Exercise goal ::
Only the number is wanted: how many lines in the data contain "each"?

Exercise inputs ::
☆ ☆ ☆

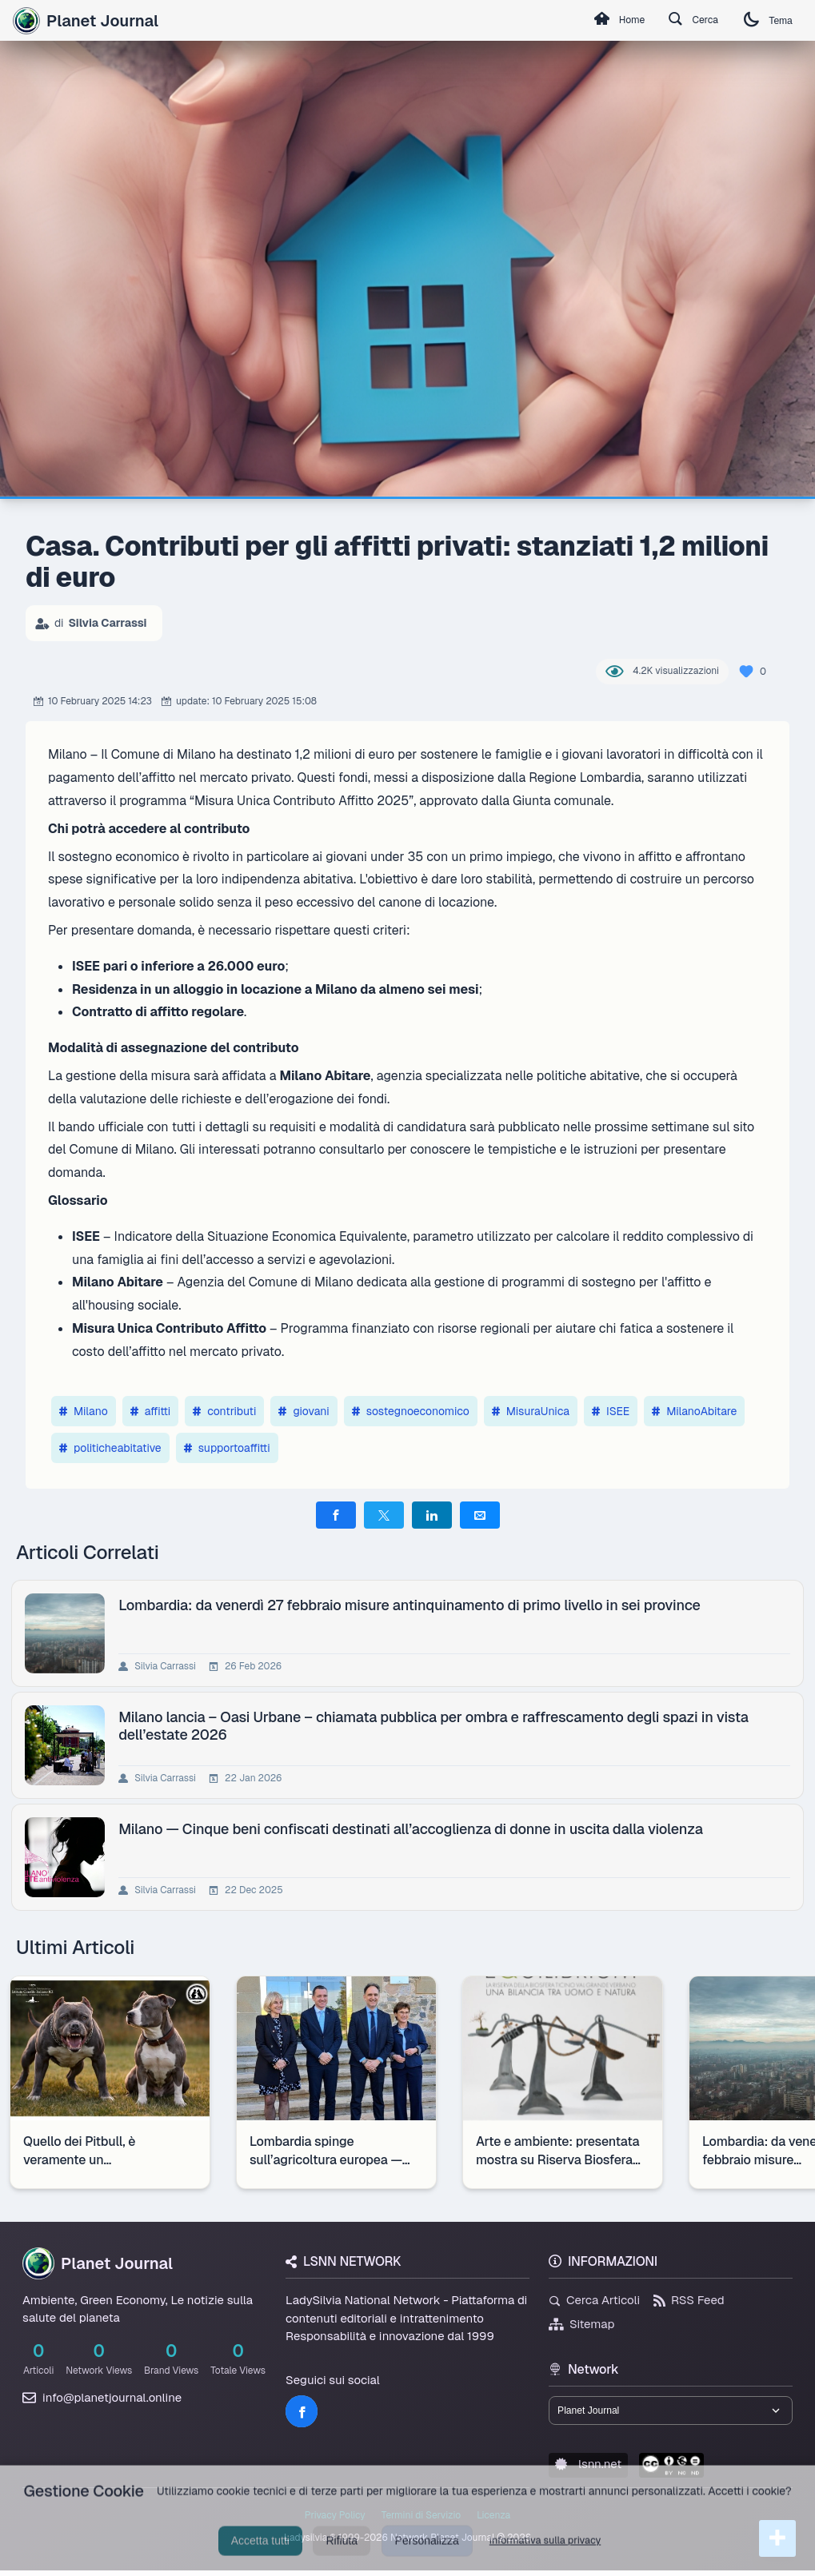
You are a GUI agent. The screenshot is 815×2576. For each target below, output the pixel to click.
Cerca (679, 20)
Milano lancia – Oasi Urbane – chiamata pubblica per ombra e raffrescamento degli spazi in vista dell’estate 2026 (437, 1725)
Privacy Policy (335, 2520)
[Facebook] (302, 2411)
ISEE (610, 1411)
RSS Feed (689, 2299)
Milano (83, 1411)
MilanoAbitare (694, 1411)
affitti (150, 1411)
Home (595, 20)
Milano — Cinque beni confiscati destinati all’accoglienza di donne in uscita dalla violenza (413, 1829)
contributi (224, 1411)
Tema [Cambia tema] (763, 20)
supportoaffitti (227, 1448)
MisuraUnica (530, 1411)
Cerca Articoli (594, 2299)
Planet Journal (85, 20)
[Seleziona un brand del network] (671, 2413)
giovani (303, 1411)
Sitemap (582, 2323)
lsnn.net (588, 2469)
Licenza (493, 2520)
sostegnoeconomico (410, 1411)
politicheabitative (110, 1448)
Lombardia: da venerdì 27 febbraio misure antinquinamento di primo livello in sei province (413, 1605)
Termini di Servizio (421, 2520)
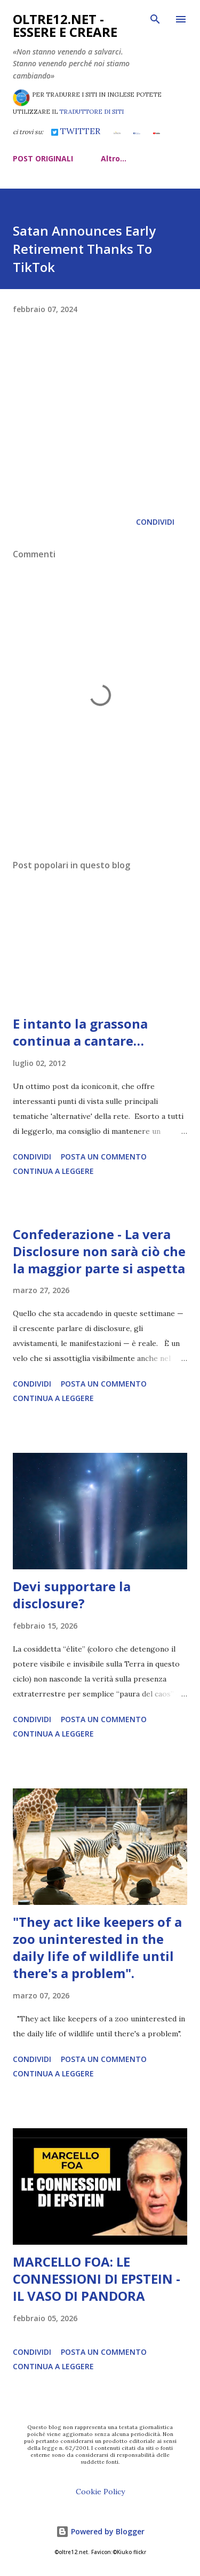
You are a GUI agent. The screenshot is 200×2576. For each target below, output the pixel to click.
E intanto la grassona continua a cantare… (80, 1032)
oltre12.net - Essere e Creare (65, 25)
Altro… (113, 158)
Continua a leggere (53, 1171)
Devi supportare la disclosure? (72, 1594)
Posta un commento (104, 1156)
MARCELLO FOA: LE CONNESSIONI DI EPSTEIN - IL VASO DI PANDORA (96, 2279)
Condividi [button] (155, 522)
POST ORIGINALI (43, 158)
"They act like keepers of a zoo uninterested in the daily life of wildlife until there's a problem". (97, 1947)
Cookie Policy (100, 2491)
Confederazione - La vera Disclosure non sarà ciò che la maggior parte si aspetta (99, 1251)
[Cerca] (155, 19)
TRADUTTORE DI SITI (91, 111)
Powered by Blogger (100, 2531)
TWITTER (75, 131)
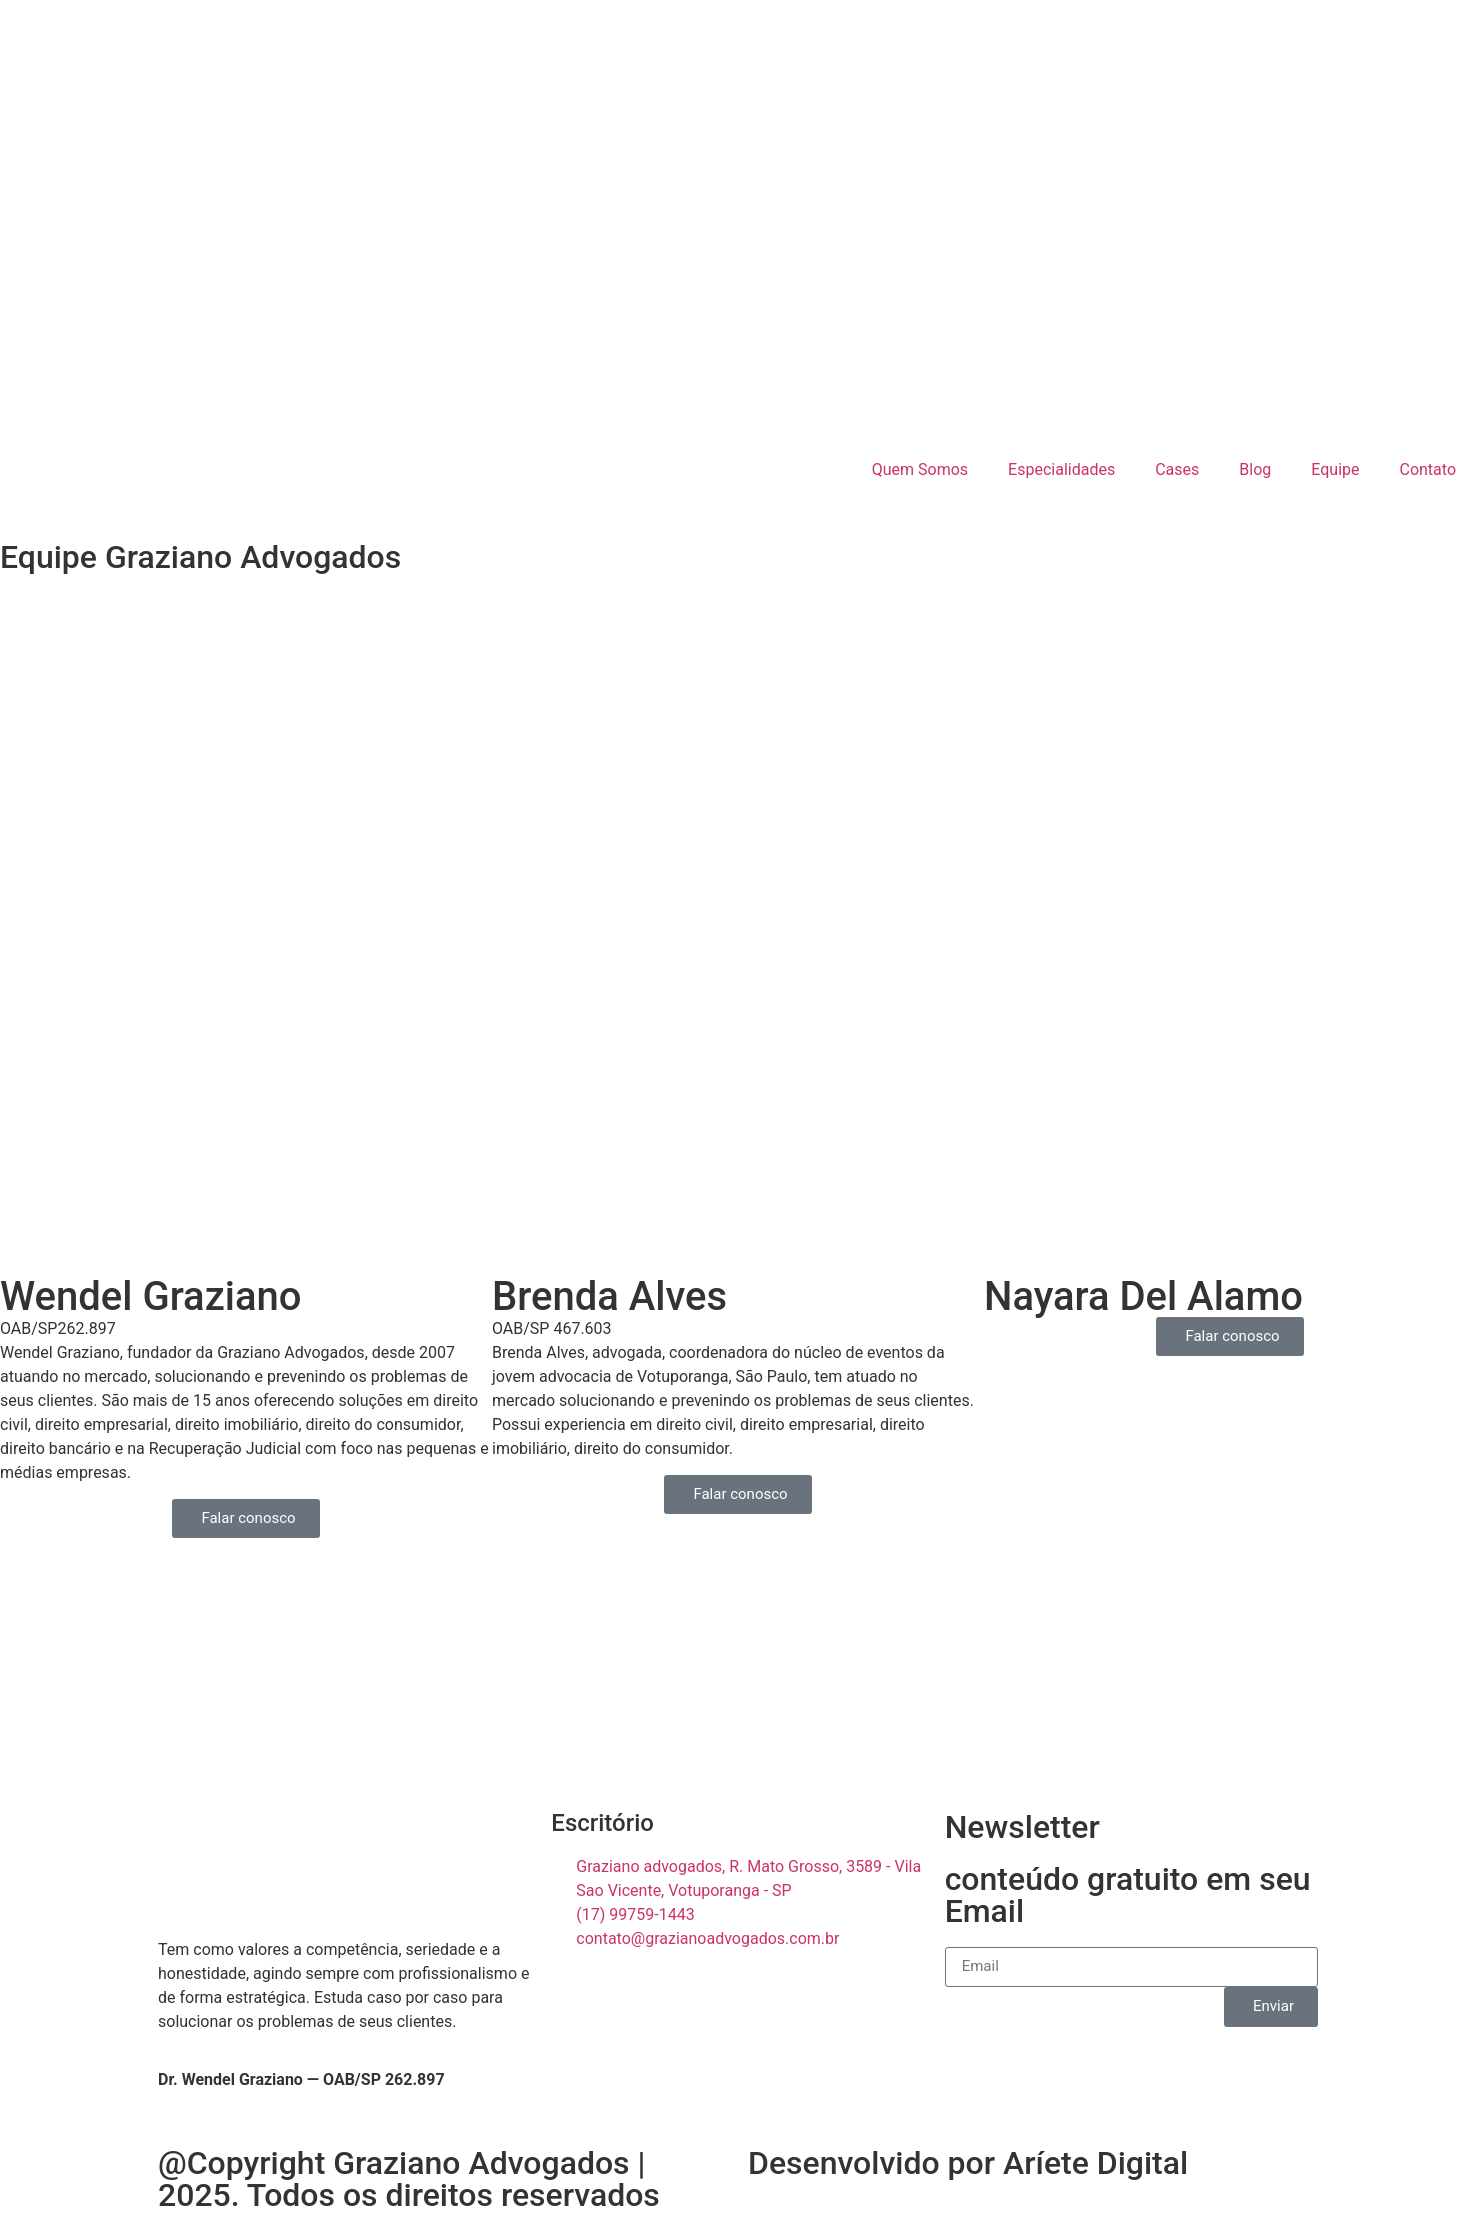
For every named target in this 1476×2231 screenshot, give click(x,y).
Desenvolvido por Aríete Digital (968, 2163)
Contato (1427, 469)
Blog (1255, 469)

☆ ☆ ☆

Written response ::
2